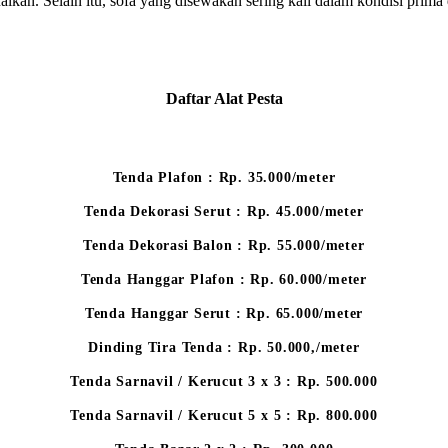
aikan. Selain itu, sofa yang disewakan sering kali dalam kondisi prima
Daftar Alat Pesta
Tenda Plafon : Rp. 35.000/meter
Tenda Dekorasi Serut : Rp. 45.000/meter
Tenda Dekorasi Balon : Rp. 55.000/meter
Tenda Hanggar Plafon : Rp. 60.000/meter
Tenda Hanggar Serut : Rp. 65.000/meter
Dinding Tira Tenda : Rp. 50.000,/meter
Tenda Sarnavil / Kerucut 3 x 3 : Rp. 500.000
Tenda Sarnavil / Kerucut 5 x 5 : Rp. 800.000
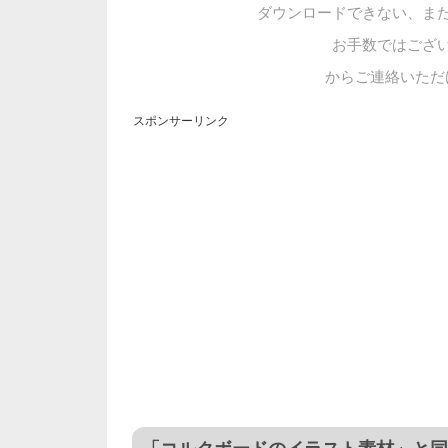
ダウンロードできない、ま
お手数ではござ
からご連絡いただ
スポンサーリンク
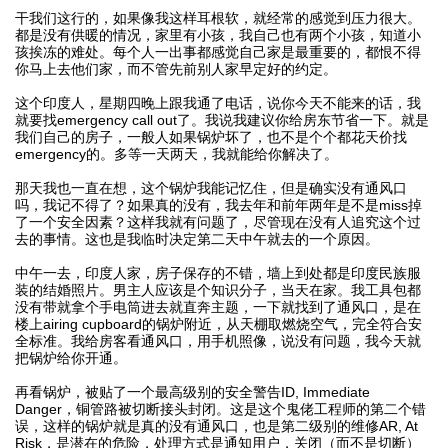
干我们这行的，如果像我这样耳根软，就经常的感觉到压力很大。
都是没有供暖的情况，家里有小孩，我自己也有两个小孩，知道小
孩挨冻的难处。每个人一出事都感觉自己家是最重要的，都恨不得
你马上去他们家，而不管先前别人家早定好的约定。
这个印度人，星期四晚上跟我通了电话，说你今天不能来的话，我
就要找emergency call out了。我说我建议你给房东节省一下。就是
我们自己的房子，一般人如果锅炉坏了，也不是个个都花天价找
emergency的。多等一天两天，我就能给你解决了。
那天我也一直在想，这个锅炉我能记忆住，但是确实没有通风口
吗，我记不得了？如果真的没有，我去年和前年两年是不是miss掉
了一个安全因素？这样我就有问题了，尽管现在没有人追究这个过
去的事情。这也是我临时决定第二天中午就去的一个原因。
中午一去，印度人家，房子保存的不错，墙上到处都是印度民族服
装的结婚照片。男主人应该是个知识分子，当天在家。我工具包都
没有带就拿个手电筒进去就直奔主题，一下就找到了通风口，是在
楼上airing cupboard的锅炉附近，从天棚取燃烧空气，完全符合安
全标准。我给房客看通风口，用手机照像，说没有问题，我今天就
把锅炉给你开通。
再看锅炉，被贴了一个最高级别的安全警告ID, Immediate
Danger，铜管路被切断接头封闭。这是这个鬼佬工程师的第二个错
误，这样的锅炉就是真的没有通风口，也是第二级别的维修AR, At
Risk，是潜在的危险，处理方式是通知用户，关闭（而不是切断）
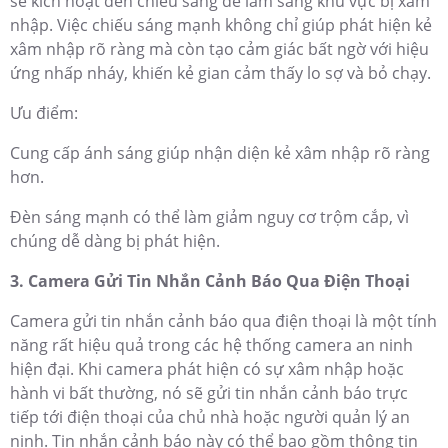
sẽ kích hoạt đèn chiếu sáng để làm sáng khu vực bị xâm
nhập. Việc chiếu sáng mạnh không chỉ giúp phát hiện kẻ
xâm nhập rõ ràng mà còn tạo cảm giác bất ngờ với hiệu
ứng nhấp nháy, khiến kẻ gian cảm thấy lo sợ và bỏ chạy.
Ưu điểm:
Cung cấp ánh sáng giúp nhận diện kẻ xâm nhập rõ ràng
hơn.
Đèn sáng mạnh có thể làm giảm nguy cơ trộm cắp, vì
chúng dễ dàng bị phát hiện.
3. Camera Gửi Tin Nhắn Cảnh Báo Qua Điện Thoại
Camera gửi tin nhắn cảnh báo qua điện thoại là một tính
năng rất hiệu quả trong các hệ thống camera an ninh
hiện đại. Khi camera phát hiện có sự xâm nhập hoặc
hành vi bất thường, nó sẽ gửi tin nhắn cảnh báo trực
tiếp tới điện thoại của chủ nhà hoặc người quản lý an
ninh. Tin nhắn cảnh báo này có thể bao gồm thông tin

━━━━━━━━━━━━━━━━━━━━

> **What to do**:
Would you please retype all the data exactly? Leave out whatever pictures it holds.

> **Task result**:
aikan. Selain itu, sofa yang disewakan sering kali dalam kondisi prima
Daftar Alat Pesta
Tenda Plafon : Rp. 35.000/meter
Tenda Dekorasi Serut : Rp. 45.000/meter
Tenda Dekorasi Balon : Rp. 55.000/meter
Tenda Hanggar Plafon : Rp. 60.000/meter
Tenda Hanggar Serut : Rp. 65.000/meter
Dinding Tira Tenda : Rp. 50.000,/meter
Tenda Sarnavil / Kerucut 3 x 3 : Rp. 500.000
Tenda Sarnavil / Kerucut 5 x 5 : Rp. 800.000
ダウンロードできない、ま
お手数ではござ
からご連絡いただ
スポンサーリンク
干我们这行的，如果像我这样耳根软，就经常的感觉到压力很大。
都是没有供暖的情况，家里有小孩，我自己也有两个小孩，知道小
孩挨冻的难处。每个人一出事都感觉自己家是最重要的，都恨不得
你马上去他们家，而不管先前别人家早定好的约定。
这个印度人，星期四晚上跟我通了电话，说你今天不能来的话，我
就要找emergency call out了。我说我建议你给房东节省一下。就是
我们自己的房子，一般人如果锅炉坏了，也不是个个都花天价找
emergency的。多等一天两天，我就能给你解决了。
那天我也一直在想，这个锅炉我能记忆住，但是确实没有通风口
吗，我记不得了？如果真的没有，我去年和前年两年是不是miss掉
了一个安全因素？这样我就有问题了，尽管现在没有人追究这个过
去的事情。这也是我临时决定第二天中午就去的一个原因。
中午一去，印度人家，房子保存的不错，墙上到处都是印度民族服
装的结婚照片。男主人应该是个知识分子，当天在家。我工具包都
没有带就拿个手电筒进去就直奔主题，一下就找到了通风口，是在
楼上airing cupboard的锅炉附近，从天棚取燃烧空气，完全符合安
全标准。我给房客看通风口，用手机照像，说没有问题，我今天就
把锅炉给你开通。
再看锅炉，被贴了一个最高级别的安全警告ID, Immediate
Danger，铜管路被切断接头封闭。这是这个鬼佬工程师的第二个错
误，这样的锅炉就是真的没有通风口，也是第二级别的维修AR, At
Risk，是潜在的危险，处理方式是通知用户，关闭（而不是切断）
sẽ kích hoạt đèn chiếu sáng để làm sáng khu vực bị xâm
nhập. Việc chiếu sáng mạnh không chỉ giúp phát hiện kẻ
xâm nhập rõ ràng mà còn tạo cảm giác bất ngờ với hiệu
ứng nhấp nháy, khiến kẻ gian cảm thấy lo sợ và bỏ chạy.
Ưu điểm:
Cung cấp ánh sáng giúp nhận diện kẻ xâm nhập rõ ràng
hơn.
Đèn sáng mạnh có thể làm giảm nguy cơ trộm cắp, vì
chúng dễ dàng bị phát hiện.
3. Camera Gửi Tin Nhắn Cảnh Báo Qua Điện Thoại
Camera gửi tin nhắn cảnh báo qua điện thoại là một tính
năng rất hiệu quả trong các hệ thống camera an ninh
hiện đại. Khi camera phát hiện có sự xâm nhập hoặc
hành vi bất thường, nó sẽ gửi tin nhắn cảnh báo trực
tiếp tới điện thoại của chủ nhà hoặc người quản lý an
ninh. Tin nhắn cảnh báo này có thể bao gồm thông tin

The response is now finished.